Commentary: Ethics in conduct of trials in developing countries.

The paper by Roth and colleagues1 on a randomised controlled trial of BCG revaccination in Guinea-Bissau highlights the importance of conducting vaccine trials in developing countries as well as the ethical difficulties faced by investigators in these settings. Guinea-Bissau has an infant mortality rate of 117 per 1000 live births, the fifth highest rate in the world.2 The best hope for substantial improvements in child health comes from public health interventions, including effective vaccine programmes. Vaccine efficacy might be lower in developing countries because of poverty and malnutrition. Once the efficacy of a vaccine is established, however, it is commonly assumed that it will confer a proportional survival benefit. The results of the BCG revaccination trial show that non-vaccine factors might undermine this assumption, and the authors conclude correctly that trials should examine the impact of vaccines on survival.
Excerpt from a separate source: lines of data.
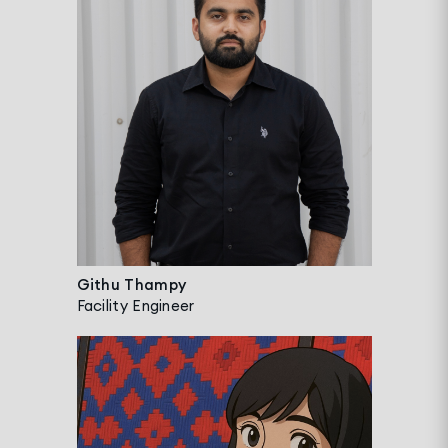
Githu Thampy
Facility Engineer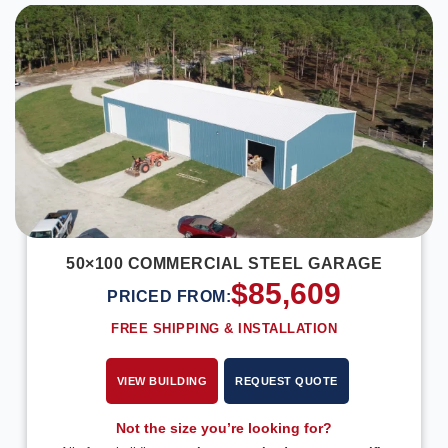
50×100 COMMERCIAL STEEL GARAGE
$
85,609
PRICED FROM:
FREE SHIPPING & INSTALLATION
VIEW BUILDING
REQUEST QUOTE
Not the size you’re looking for?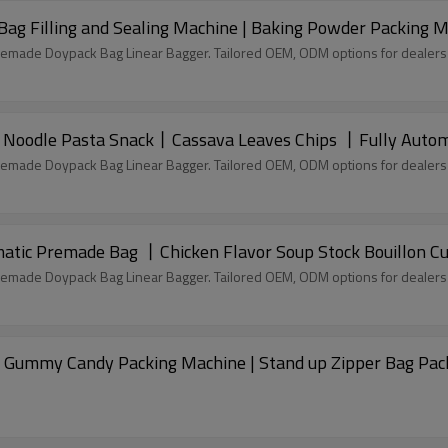
Bag Filling and Sealing Machine | Baking Powder Packing 
remade Doypack Bag Linear Bagger. Tailored OEM, ODM options for dealers
Noodle Pasta Snack丨Cassava Leaves Chips 丨Fully Autom
remade Doypack Bag Linear Bagger. Tailored OEM, ODM options for dealers
tic Premade Bag 丨Chicken Flavor Soup Stock Bouillon C
remade Doypack Bag Linear Bagger. Tailored OEM, ODM options for dealers
 Gummy Candy Packing Machine | Stand up Zipper Bag Pac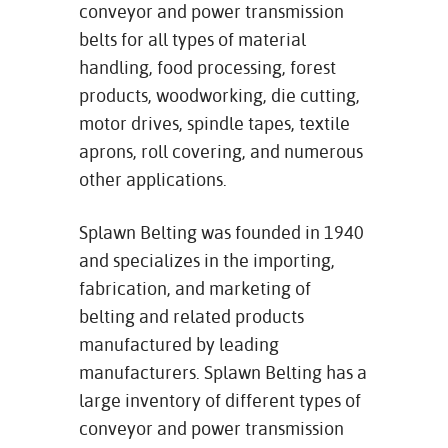
conveyor and power transmission
belts for all types of material
handling, food processing, forest
products, woodworking, die cutting,
motor drives, spindle tapes, textile
aprons, roll covering, and numerous
other applications.
Splawn Belting was founded in 1940
and specializes in the importing,
fabrication, and marketing of
belting and related products
manufactured by leading
manufacturers. Splawn Belting has a
large inventory of different types of
conveyor and power transmission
There are many ethical challenges facing investigators conducting vaccine trials in developing countries.3 These challenges include the need for appropriate ethical review, choosing a suitable control, the provision of ancillary care to participants, and obtaining valid informed consent. By and large, the authors have met these challenges. The trial was approved by the Danish central ethics committee and the Guinean Ministry of Health’s research coordination committee. The choice of a placebo control in the trial is consistent with the ethical requirement of clinical equipoise because the effect of BCG revaccination on survival in this setting was unproved and children in the study received all standard vaccinations.3 Additionally, for the duration of the study children were given access to medical consultations and essential drugs free of charge. Finally, procedures for obtaining informed consent were well conceived. In particular, use of field workers, verbal and written descriptions of the study, and inviting mothers to bring their child to the local health centre seem likely to enhance both comprehension and the voluntary nature of participation.
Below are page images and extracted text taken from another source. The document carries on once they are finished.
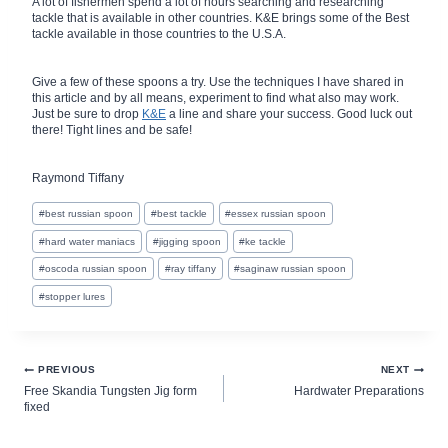
A lot of fishermen spend a lot of hours searching and researching
tackle that is available in other countries. K&E brings some of the Best
tackle available in those countries to the U.S.A.
Give a few of these spoons a try. Use the techniques I have shared in
this article and by all means, experiment to find what also may work.
Just be sure to drop
K&E
a line and share your success. Good luck out
there! Tight lines and be safe!
Raymond Tiffany
Post
#
best russian spoon
#
best tackle
#
essex russian spoon
Tags:
#
hard water maniacs
#
jigging spoon
#
ke tackle
#
oscoda russian spoon
#
ray tiffany
#
saginaw russian spoon
#
stopper lures
Post
PREVIOUS
NEXT
Free Skandia Tungsten Jig form
Hardwater Preparations
navigation
fixed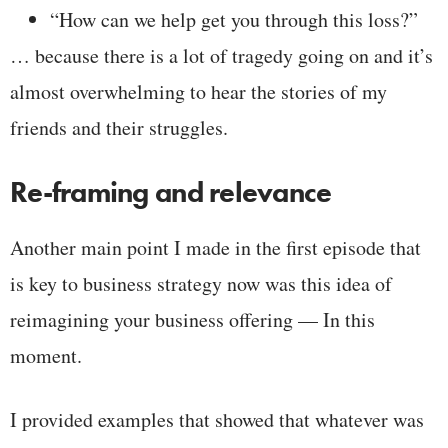
“How can we help get you through this loss?”
… because there is a lot of tragedy going on and it’s
almost overwhelming to hear the stories of my
friends and their struggles.
Re-framing and relevance
Another main point I made in the first episode that
is key to business strategy now was this idea of
reimagining your business offering — In this
moment.
I provided examples that showed that whatever was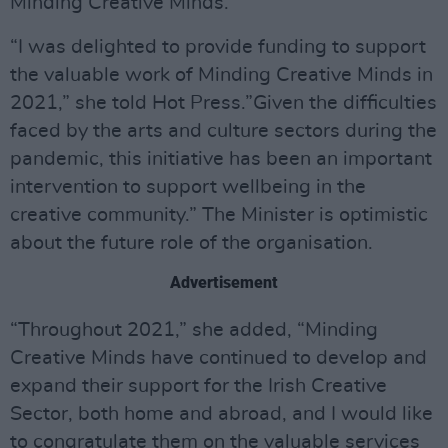
Minding Creative Minds.
“I was delighted to provide funding to support
the valuable work of Minding Creative Minds in
2021,” she told Hot Press.”Given the difficulties
faced by the arts and culture sectors during the
pandemic, this initiative has been an important
intervention to support wellbeing in the
creative community.” The Minister is optimistic
about the future role of the organisation.
Advertisement
“Throughout 2021,” she added, “Minding
Creative Minds have continued to develop and
expand their support for the Irish Creative
Sector, both home and abroad, and I would like
to congratulate them on the valuable services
The trial’s lack of a data monitoring committee and formal stopping rules, however, is scientifically and ethically problematic. The authors “did not have sufficient funding for a data monitoring and safety board” and instead the senior author performed an informal analysis of mortality data on a quarterly basis. The need for a data monitoring committee and formal stopping rules is well accepted for trials in which mortality or serious morbidity is likely. The role of the committee is to “safeguard the interests of study patients. . . [and] to preserve the integrity and credibility of the trial.”4 The informal mechanism used by the authors serves neither of these ends adequately. In the absence of formal stopping rules, repeated checks of mortality data increase the probability of a false positive result, thereby undermining the credibility of the trial. Furthermore, the interests of participants can be adequately protected only by the review of accumulating data by a committee whose members have no vested interest in the trial. While the conduct of vaccine trials in developing countries is challenging for many reasons, lack of funding is not an acceptable reason for a study not to have a data monitoring committee. If anything, the multidimensional vulnerability of trial participants in developing countries renders the need for such oversight more pressing.